Koningsdag is één van de weinige feestdagen die echt alleen van Nederland is. Tot ergens in de 19e eeuw vierden we op 18 juni Waterloo-dag, ter herinnering aan het einde van de Franse bezetting in 1815. In alle kerken moest op die datum een uur worden stilgestaan bij de slag, waarna er allerlei activiteiten georganiseerd werden. Toen de herinnering aan de veldslag vervaagde ging de dag uiteindelijk ongemerkt voorbij.
Op 31 augustus 1885, op de vijfde verjaardag van prinses Wilhelmina, werd de eerste ‘Prinsessedag’ georganiseerd. Dit nobele initiatief kwam van de heer Gerlach, de hoofdredacteur van het Utrechtsch Provinciaal en Stedelijk Dagblad (iedere horeca-ondernemer in een binnenstad zou deze meneer Gerlach op z’n blote knietjes moeten bedanken voor dit inmiddels bijna twee dagen durende feest). Zijn doel was ‘de nationale eenheid te benadrukken’.
De nieuwe traditie begon in Utrecht en waaierde langzaam maar zeker over naar de rest van het land. Toen in november 1890 Wilhelmina’s vader Willem III overleed, werd in 1891 voor het eerst Koninginnedag gevierd. Een feestdag die vooral voor kinderen was.
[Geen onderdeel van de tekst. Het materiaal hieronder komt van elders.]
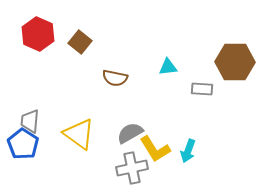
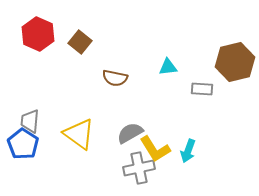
brown hexagon: rotated 15 degrees counterclockwise
gray cross: moved 7 px right
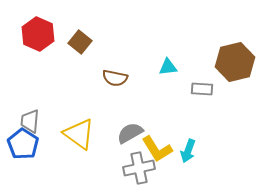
yellow L-shape: moved 2 px right
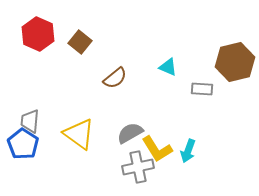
cyan triangle: rotated 30 degrees clockwise
brown semicircle: rotated 50 degrees counterclockwise
gray cross: moved 1 px left, 1 px up
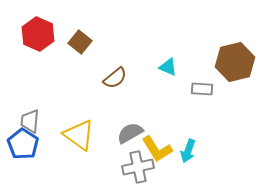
yellow triangle: moved 1 px down
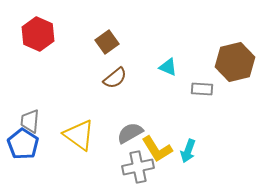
brown square: moved 27 px right; rotated 15 degrees clockwise
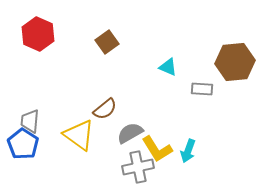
brown hexagon: rotated 9 degrees clockwise
brown semicircle: moved 10 px left, 31 px down
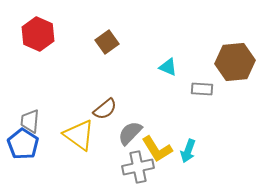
gray semicircle: rotated 16 degrees counterclockwise
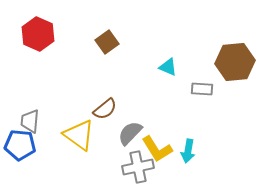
blue pentagon: moved 3 px left, 1 px down; rotated 28 degrees counterclockwise
cyan arrow: rotated 10 degrees counterclockwise
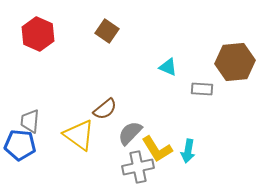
brown square: moved 11 px up; rotated 20 degrees counterclockwise
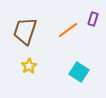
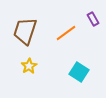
purple rectangle: rotated 48 degrees counterclockwise
orange line: moved 2 px left, 3 px down
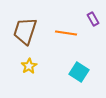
orange line: rotated 45 degrees clockwise
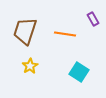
orange line: moved 1 px left, 1 px down
yellow star: moved 1 px right
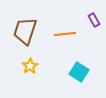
purple rectangle: moved 1 px right, 1 px down
orange line: rotated 15 degrees counterclockwise
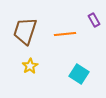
cyan square: moved 2 px down
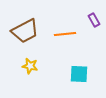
brown trapezoid: rotated 136 degrees counterclockwise
yellow star: rotated 28 degrees counterclockwise
cyan square: rotated 30 degrees counterclockwise
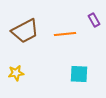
yellow star: moved 14 px left, 7 px down; rotated 21 degrees counterclockwise
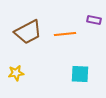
purple rectangle: rotated 48 degrees counterclockwise
brown trapezoid: moved 3 px right, 1 px down
cyan square: moved 1 px right
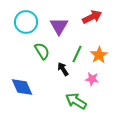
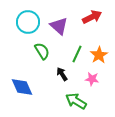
cyan circle: moved 2 px right
purple triangle: rotated 18 degrees counterclockwise
black arrow: moved 1 px left, 5 px down
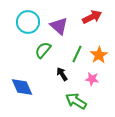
green semicircle: moved 1 px right, 1 px up; rotated 108 degrees counterclockwise
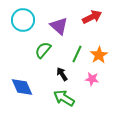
cyan circle: moved 5 px left, 2 px up
green arrow: moved 12 px left, 3 px up
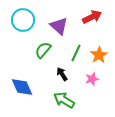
green line: moved 1 px left, 1 px up
pink star: rotated 24 degrees counterclockwise
green arrow: moved 2 px down
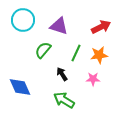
red arrow: moved 9 px right, 10 px down
purple triangle: rotated 24 degrees counterclockwise
orange star: rotated 24 degrees clockwise
pink star: moved 1 px right; rotated 16 degrees clockwise
blue diamond: moved 2 px left
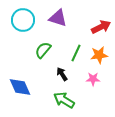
purple triangle: moved 1 px left, 8 px up
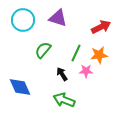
pink star: moved 7 px left, 8 px up
green arrow: rotated 10 degrees counterclockwise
In 1948 volgde Juliana haar moeder Wilhelmina op. Daarmee veranderde de datum van Koninginnedag van 31 augustus naar 30 april, Juliana’s verjaardag. Juliana was de eerste vorstin die ook echt lijfelijk aanwezig was bij de viering. Ze kreeg een bloemenhulde op Paleis Soestdijk, waarbij vele Nederlanders in een kilometerslange optocht langs het bordes met Juliana en haar familie liepen en haar geschenken en bloemen gaven: het zogeheten defilé. Na een gezamenlijk Wilhelmus, was het tijd voor de traditionele kinderspelen, zoals zaklopen en koekhappen. Meer en meer mensen kregen een vrije dag, zodat het uit kon groeien tot de nationale feestdag die het nu is.
Toen in 1980 Beatrix koningin werd, koos zij ervoor om Koninginnedag op 30 april te blijven vieren. Haar eigen verjaardag is op 31 januari, niet persé de meest geschikte dag om een groot buitenevenement te plannen. Vanaf 1981 bezocht ze, met het liefst een zo groot mogelijk deel van de koninklijke familie, één of twee plaatsen in Nederland. Die haalden dan alles uit de kast om goed voor de dag te komen. En zo is het eigenlijk nog steeds. Alleen dan op 27 april, want dan is onze Willem jarig.
Morgen is Groningen aan de beurt. Altijd weer leuk om te zien hoe de prinsesjes zich soms zichtbaar vervelen, hoe de grote prinsessen zich op hoge hakken over de kinderkopjes bewegen, hoe Maxima soms moeite moet doen om haar hand terug te krijgen en hoe WimLex met volle teugen van alles geniet. Ik hoop dat we deze traditie nog lang mogen volhouden. Gefeliciteerd beste koning en geniet ervan morgen.